I watched the fascinating interaction quietly. Angela, though, was not as silent, clearing her throat as the pair swung around, noticing us for the first time. The girl looked embarrassed, while the guy continued to grin, apparently unabashed.

"Hi guys," Angela said dryly. "This is Bella. Bella, my roommate Leah and her friend Jake."

"Her best friend Jake," the guy clarified, leaning forward to shake my hand. "Bella, huh?" he asked, as his large hand enveloped mine. "You look familiar. Have we met before?"

"Umm, around campus, maybe?" I asked, trying to tug my hand free. He wouldn't let go.

"No, that's not it," he shook his head. He stared harder at me. "Bella…Bella Swan?"
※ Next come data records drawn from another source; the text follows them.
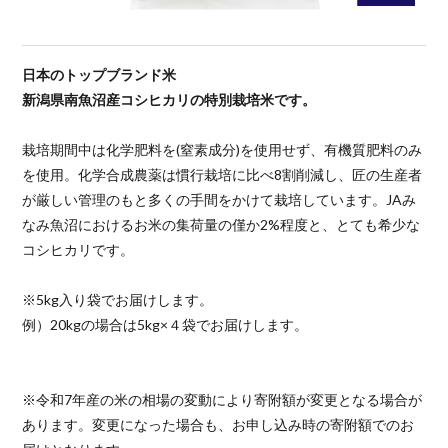
日本のトップブランド米
新潟県南魚沼産コシヒカリの特別栽培米です。
栽培期間中は化学肥料を(窒素成分)を使用せず、有機質肥料のみ
を使用。化学合成農薬は慣行栽培に比べ8割削減し、匠の生産者
が厳しい管理のもと多くの手間をかけて栽培しています。JAみ
なみ魚沼におけるお米の集荷量の僅か2%程度と、とても希少な
コシヒカリです。
※5kg入り袋でお届けします。
例）20kgの場合は5kg×４袋でお届けします。
※令和7年産の米の相場の変動により寄附額が変更となる場合が
あります。変更になった場合も、お申し込み時の寄附額でのお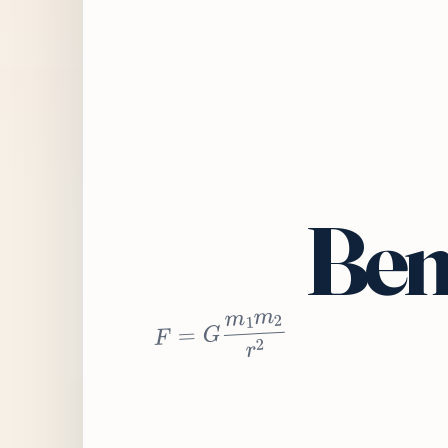
Bem
2
r
2
m
1
m
G
=
F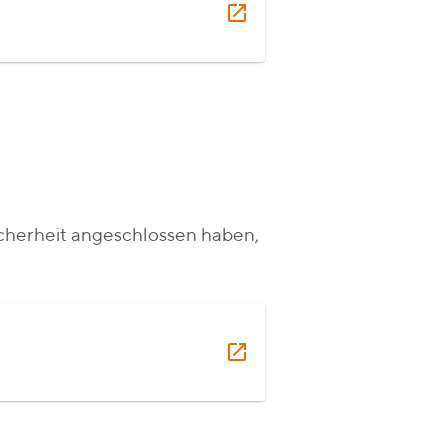
sicherheit angeschlossen haben,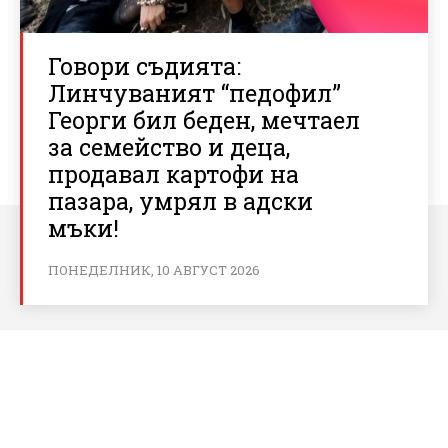
Говори съдията:
Линчуваният “педофил”
Георги бил беден, мечтаел
за семейство и деца,
продавал картофи на
пазара, умрял в адски
мъки!
ПОНЕДЕЛНИК, 10 АВГУСТ 2026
How did he know my name? I cocked my head at him as his face lit up. "It is you, isn't it? Remember me – Jake?" He laughed. "You used to come out to La Push all the time with your dad…ten year ago, maybe?"

I stared up at him in shock. "Jake?" He was a lot bigger than I remembered.

"You do remember!" he pulled me from the couch by my arm, lifting me off my feet as he enfolded me in a tight hug. "I missed you when you stopped coming around."

I nodded, dropping down to my feet when he finally let go. His hands crept to my waist instead, touching me more familiarly than I would have preferred from a childhood friend I barely remembered. "How are you, Jake?" I asked formally.

"I'm great," he replied, grinning back at me, his hands still on my waist. "How are you?"

I smiled politely at him as I took a step back. Maybe I was sorry I had stayed after all.